The caller identified herself as the mother of Jay Smith, the Lake Taylor High School football star, and she was steaming. The Pilot, she declared, had no business running a photo taken at her son’s press conference to announce his decision to play at North Carolina State next year.

The photo ran five columns wide on Page A15 of the Nation & World section Nov. 19 and showed Jay pointing to a jersey held by his father, Mordecai Smith. His mother, Dorothy, and his sister and brother also were shown.

The reason for Dorothy Jones’ anger: The photo accompanied a long article by investigative reporter Bill Burke detailing how her husband “bilked dozens of people out of thousands of dollars.” The next day, he was sentenced to five years and four months in prison for his crimes.

Dorothy Jones asked several times if I thought it was “right” for The Pilot to publish the photo. I told her I’d let her know later.

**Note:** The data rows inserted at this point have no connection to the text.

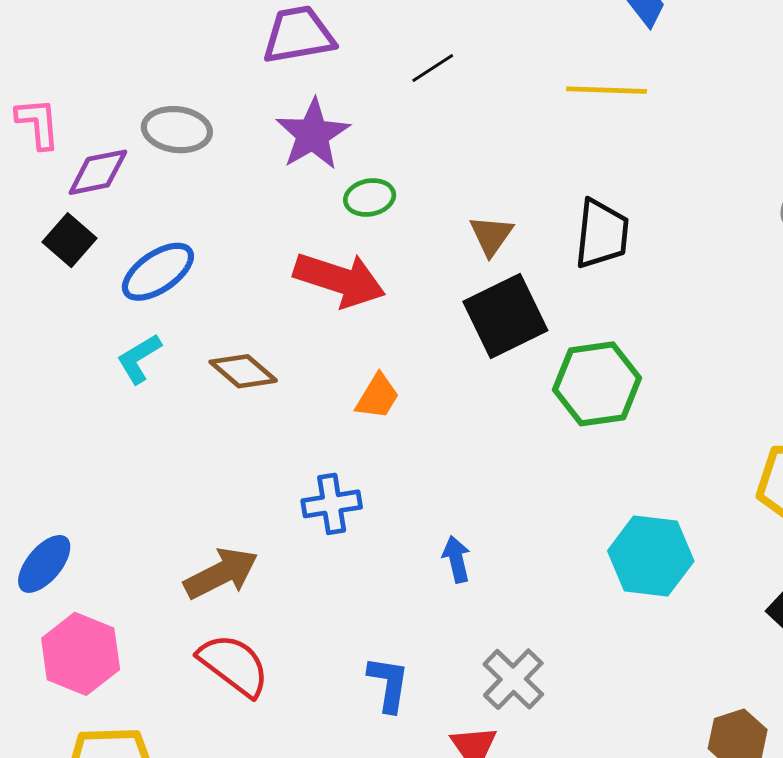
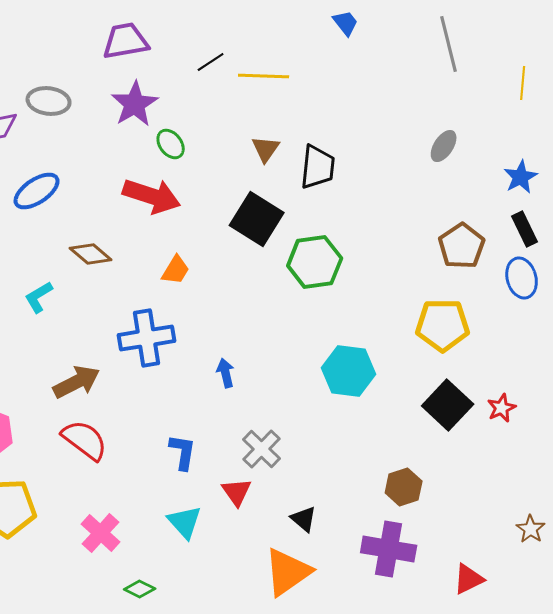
yellow line: (606, 90) -> (264, 76), moved
green ellipse: (370, 197) -> (171, 144), turned 64
brown triangle: (491, 235) -> (266, 149), moved
black square: (505, 316) -> (257, 219), turned -32
cyan L-shape: (139, 359) -> (39, 297), moved
blue cross: (332, 504) -> (147, 338), size x1.5

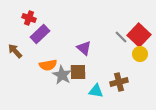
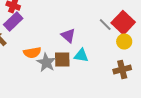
purple rectangle: (40, 34) -> (13, 22), moved
brown cross: (119, 82) -> (122, 70), moved
cyan triangle: (96, 91) -> (81, 56), moved

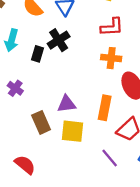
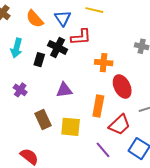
red L-shape: (112, 27) -> (81, 37), moved
black cross: (59, 40) -> (58, 47), turned -30
purple triangle: (67, 104) -> (64, 90), moved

This is later, and my answer is no. I understand why the paper did it, but I wish we hadn’t.

Burke’s story mentioned, in the next to last paragraph, that Jay is “one of the top football recruits in the nation.” Burke wrote that Jay had announced the previous week that he would attend N.C. State on a football scholarship. He noted that Jay and his father visited the campus in July.

A story about Smith’s N.C. State selection appeared Nov. 16 in the Sports section, with a head shot of the Lake Taylor wide receiver. No mention was made of his father’s troubles.

Using the photo with Burke’s story was “a way to illustrate the connection without belaboring it in the story,” said Maria Carrillo, The Pilot’s managing editor. Also, she added, “it was a happy moment for them, which provided a contrast to the story.”

Actually, a sidebar about Jay and his father’s efforts to promote him was to have been published along with Burke’s story. It would have questioned whether Jay deserves the billing he has been getting. That’s a “fair question,” said Carrillo, who opposed the story duo.

But that would have “unfairly painted the son with the same brush as his father, as if the son, by association, had done something wrong,” said Pilot editor Denis Finley, who pulled the sidebar.

“But we all thought the photo by itself was fine,” Finley said.

I disagree. The temptation to run it was so great, I think, that newsroom leaders yielded while congratulating themselves for rightfully yanking the sidebar.

In a letter to the editor, Theresa Jackson-Pope said that The Pilot owes Jay an apology “for such a distasteful decision. Why,” she asked, “must this child pay for the sins of his father?”

Good question.

TROOPER HILL: I was relieved and glad that the story about the memorial service for Robert A. Hill, the Virginia State police trooper who was fatally struck after a traffic stop Nov. 24 in Southampton, ran on the cover of Wednesday’s Hampton Roads section.

The initial story Nov. 25 of Hill’s death was “buried in the back of the local section,” to quote reader Mary Turner.

Said another reader: “This gentleman was a trooper for 19 years and gave his life doing his job, and I think the story deserved more than inside local coverage.”

“If this were my family or loved one and he died in such an accident while serving his community,” said Bruce Skunkwiler, “you can bet I would be deeply offended to learn that stories about traffic delays, black bear activists, canceled cycling events and a massive photo of people moving a washing machine took the front page” of the Hampton Roads section.

“More respect should have been shown,” said Skunkwiler, who said a police officer dying in the line of duty should be a certainty for the local cover. One might think so. But myriad factors – including circumstances, where it occurred and whether that’s in a paper’s “circulation area,” and who’s involved and their connection to that area – come into play.

Such was the case with the initial Hill story, Pilot editors say.

“We did give it a nice play inside the section,” said Carrillo, who doesn’t think the story was underplayed. She added that the accident “happened outside our circulation area, and it was an accident, not an officer slain in a crime.”

The accident happened on U.S. 58, near Adams Grove, about six miles south of Emporia. Hill was born in Courtland, raised in Franklin and graduated from Franklin High School. The Pilot’s net paid circulation for Southampton County is 1,190 daily, 1,202 Sunday. In Franklin, it’s 1,845 daily, 1,892 Sunday.

Like Carrillo, Pilot night metro editor Brian Root doesn’t think the Hill story was underplayed. But they agree that a promo (or Bazemore, as we call it) should have appeared on the local front to direct readers to the story at the top of Page B5.

The initial story could have appeared on the Hampton Roads cover in lieu of a one-column article about Hampton Roads’ inclusion in a federal study for clues as to why violent crimes are up nationally. The wire story with staff inclusions was, Root says, “the weakest link.” The study, the story noted, was announced last month.

Thankfully, Root saw Hill’s memorial as a cover story.